When Anne registered with Future Pathways, she felt like she had been on a rollercoaster for years. After leaving care, Anne experienced homelessness and felt she lacked the skills she needed. Anne worked for her local authority which would trigger flashbacks. Anne had also tried to access her care records, which was a painful experience. These experiences negatively affected Anne’s mental health.  

Anne heard about Future Pathways through the Scottish Child Abuse Inquiry.
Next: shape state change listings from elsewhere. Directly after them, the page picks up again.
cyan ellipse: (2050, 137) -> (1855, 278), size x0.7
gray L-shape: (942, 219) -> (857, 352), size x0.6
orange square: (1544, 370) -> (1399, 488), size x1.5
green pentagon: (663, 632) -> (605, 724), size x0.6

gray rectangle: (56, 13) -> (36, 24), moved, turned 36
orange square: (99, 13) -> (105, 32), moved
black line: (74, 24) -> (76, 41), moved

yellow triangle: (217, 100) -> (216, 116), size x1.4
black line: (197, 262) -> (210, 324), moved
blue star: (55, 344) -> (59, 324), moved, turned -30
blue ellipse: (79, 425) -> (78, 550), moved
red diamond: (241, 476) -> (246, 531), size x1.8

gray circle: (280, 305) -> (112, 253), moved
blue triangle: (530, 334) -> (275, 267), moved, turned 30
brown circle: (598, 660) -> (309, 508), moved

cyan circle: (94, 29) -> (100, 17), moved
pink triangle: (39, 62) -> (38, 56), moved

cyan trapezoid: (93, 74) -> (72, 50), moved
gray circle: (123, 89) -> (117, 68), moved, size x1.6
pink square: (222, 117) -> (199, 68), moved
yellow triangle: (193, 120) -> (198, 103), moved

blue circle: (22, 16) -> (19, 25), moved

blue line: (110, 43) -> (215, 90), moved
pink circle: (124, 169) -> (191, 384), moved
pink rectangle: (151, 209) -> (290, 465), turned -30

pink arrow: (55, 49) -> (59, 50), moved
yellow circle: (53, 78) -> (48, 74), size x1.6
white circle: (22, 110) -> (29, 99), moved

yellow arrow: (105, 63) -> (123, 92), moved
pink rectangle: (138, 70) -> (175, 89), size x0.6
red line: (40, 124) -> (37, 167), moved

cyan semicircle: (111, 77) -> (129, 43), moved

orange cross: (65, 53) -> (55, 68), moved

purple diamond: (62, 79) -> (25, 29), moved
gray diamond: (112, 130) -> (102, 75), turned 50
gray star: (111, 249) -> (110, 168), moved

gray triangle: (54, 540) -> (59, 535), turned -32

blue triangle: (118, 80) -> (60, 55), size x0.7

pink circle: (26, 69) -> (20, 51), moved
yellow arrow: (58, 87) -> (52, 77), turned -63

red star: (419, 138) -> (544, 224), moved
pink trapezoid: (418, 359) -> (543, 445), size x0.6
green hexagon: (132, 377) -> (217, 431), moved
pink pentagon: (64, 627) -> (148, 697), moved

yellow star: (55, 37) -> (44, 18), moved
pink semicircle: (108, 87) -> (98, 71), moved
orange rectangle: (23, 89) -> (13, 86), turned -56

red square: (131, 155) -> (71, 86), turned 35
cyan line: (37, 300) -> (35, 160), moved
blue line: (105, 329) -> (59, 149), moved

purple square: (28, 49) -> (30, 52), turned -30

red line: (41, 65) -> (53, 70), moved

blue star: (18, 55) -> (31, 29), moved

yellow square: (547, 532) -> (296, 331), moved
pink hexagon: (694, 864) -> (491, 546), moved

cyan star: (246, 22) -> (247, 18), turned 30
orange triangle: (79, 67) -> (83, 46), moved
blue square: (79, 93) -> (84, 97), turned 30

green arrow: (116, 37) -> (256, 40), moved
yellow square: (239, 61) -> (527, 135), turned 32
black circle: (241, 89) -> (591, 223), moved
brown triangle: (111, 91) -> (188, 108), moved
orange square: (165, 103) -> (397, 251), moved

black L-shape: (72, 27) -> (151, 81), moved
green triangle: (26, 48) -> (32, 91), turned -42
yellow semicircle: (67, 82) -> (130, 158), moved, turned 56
Since then, Anne has worked with her Support Coordinators to access the right support for her.

“I have had two amazing Support Coordinators who went all out in helping me. Future Pathways helped me in many ways. I believe they saved my life in many ways.” 

Future Pathways supported Anne with some practical needs. For example, Anne accessed the Discretionary Fund to purchase a laptop. Anne was nervous about using the laptop since she has dyslexia. But having a laptop helped Anne build up her confidence and digital skills.  

Future Pathways also helped Anne access mental health support. When she started working with Future Pathways, Anne was going through a very difficult time. Anne accessed counselling through one of Future Pathways’ Delivery Partners.  

“I needed the space to express how I was feeling about things. I believe the counselling I received through Future Pathways helped me survive a very difficult time. The counsellor was there for me at just the right time. 

Taking the time to tell her story in counselling helped Anne in her recovery. Having support from her Support Coordinator during the Inquiry also helped her manage.  

“Anytime I phoned, they have been there for me. My Support Coordinator was amazing. She took me through everything, gave me good advice. 

With Future Pathways’ support, Anne was able to address her home environment. At the time, Anne was dealing with harassment from neighbours, and she did not feel safe where she lived. Because of these challenges, Anne felt isolated. Future Pathways purchased a membership at a cinema, to help Anne enjoy time away from the house.  

“The cinema membership encouraged me to leave the flat and venture into town. When the cinema was quiet, I felt safe, like I didn’t need to scan the place. Then, I started going to other places in the city like the Gallery of Modern Art. 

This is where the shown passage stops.